August 21, 2020
On August 1, security research firm Comparitech, led by Bob Diachenko, discovered a massive data leak of nearly 235 million Instagram, TikTok and YouTube user profiles. The leak was due to an unsecured database, which is quickly becoming a widespread cause of similar breaches. An audit of the dark web found about 15 billion stolen logins from 100,000 such unsecured database breaches. The data leak discovered by Diachenko and his team was spread across several datasets, including two of 100 million each of Instagram users.
Forbes reports that the third largest dataset was of about 42 million TikTok users, with another dataset of under 4 million YouTube profiles.

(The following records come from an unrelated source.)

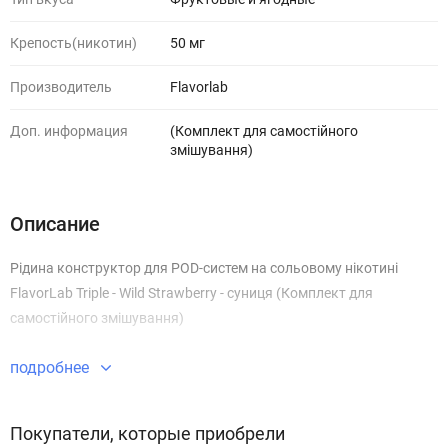
Крепость(никотин)
50 мг
Производитель
Flavorlab
Доп. информация
(Комплект для самостійного
змішування)
Описание
Рідина конструктор для POD-систем на сольовому нікотині
FlavorLab Triple - Wild Strawberry - суниця (Комплект для
самостійного змішування)
подробнее
Покупатели, которые приобрели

Comparitech reported that, “based on the samples it collected, one in five records contained either a telephone number or email address … [and] every record also included at least some, sometimes all, the following information: Profile name, Full real name, Profile photo, Account description, Statistics about follower engagement.”

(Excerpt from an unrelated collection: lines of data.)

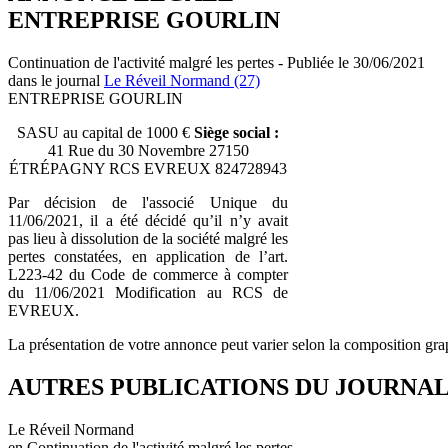
ENTREPRISE GOURLIN
Continuation de l'activité malgré les pertes - Publiée le 30/06/2021
dans le journal
Le Réveil Normand (27)
ENTREPRISE GOURLIN
SASU au capital de 1000 €
Siège social :
41 Rue du 30 Novembre 27150
ÉTRÉPAGNY RCS EVREUX 824728943
Par décision de l'associé Unique du
11/06/2021, il a été décidé qu’il n’y avait
pas lieu à dissolution de la société malgré les
pertes constatées, en application de l’art.
L223-42 du Code de commerce à compter
du 11/06/2021 Modification au RCS de
EVREUX.
La présentation de votre annonce peut varier selon la composition gra
AUTRES PUBLICATIONS DU JOURNA
Le Réveil Normand
en Continuation de l'activité malgré les pertes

“The information would probably be most valuable to spammers and cybercriminals running phishing campaigns,” said Comparitech editor Paul Bischoff. “Even though the data is publicly accessible, the fact that it was leaked in aggregate as a well-structured database makes it much more valuable than each profile would be in isolation.”
Comparitech’s research pointed to Deep Social, a company banned by Instagram and Facebook in 2018 for data scraping, as the source of the data breach. After Comparitech sent an alert to Deep Social, that company “forwarded the disclosure to a Hong Kong-registered social media influencer data-marketing company called Social Data.”
According to Bischoff, Social Data, which denied any connection between itself and Deep Social, “shut down the database about three hours after our initial email.” Forbes noted that, “it should also be made clear that the data leaked, social media public profile data is available to anyone who visits the accounts of the users concerned … [but] the phishing risk is clearly amplified once such a hoard of profiles is collected together in a well-structured database.”
In its report, Comparitech said, “our honeypot experiments show that hackers can find and attack unsecured databases within hours of being exposed.”
Forbes reached out to Social Data, and its spokesperson stated that, “we collect data and enrich it with additional useful insights solely on behalf of our reputable customers, who use it strictly for the intended purposes … as soon as we learned of the incident, we fixed it immediately. We have since been closely working with the information security experts on auditing our security infrastructure and increasing the required levels of information security to avoid similar occurrences in the future.”